§ ABOUT THIS TASK
Without any pictures, copy the records below once more, exactly as they are.

[Recorded data]
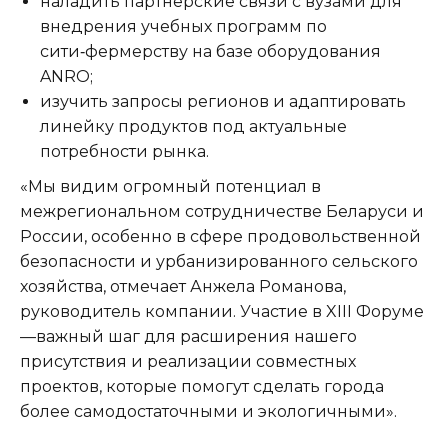
наладить партнёрские связи с вузами для
внедрения учебных программ по
сити‑фермерству на базе оборудования
ANRO;
изучить запросы регионов и адаптировать
линейку продуктов под актуальные
потребности рынка.
«Мы видим огромный потенциал в
межрегиональном сотрудничестве Беларуси и
России, особенно в сфере продовольственной
безопасности и урбанизированного сельского
хозяйства, отмечает Анжела Романова,
руководитель компании. Участие в XIII Форуме
—важный шаг для расширения нашего
присутствия и реализации совместных
проектов, которые помогут сделать города
более самодостаточными и экологичными».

§ FINISHED TASK
наладить партнёрские связи с вузами для
внедрения учебных программ по
сити‑фермерству на базе оборудования
ANRO;
изучить запросы регионов и адаптировать
линейку продуктов под актуальные
потребности рынка.
«Мы видим огромный потенциал в
межрегиональном сотрудничестве Беларуси и
России, особенно в сфере продовольственной
безопасности и урбанизированного сельского
хозяйства, отмечает Анжела Романова,
руководитель компании. Участие в XIII Форуме
—важный шаг для расширения нашего
присутствия и реализации совместных
проектов, которые помогут сделать города
более самодостаточными и экологичными».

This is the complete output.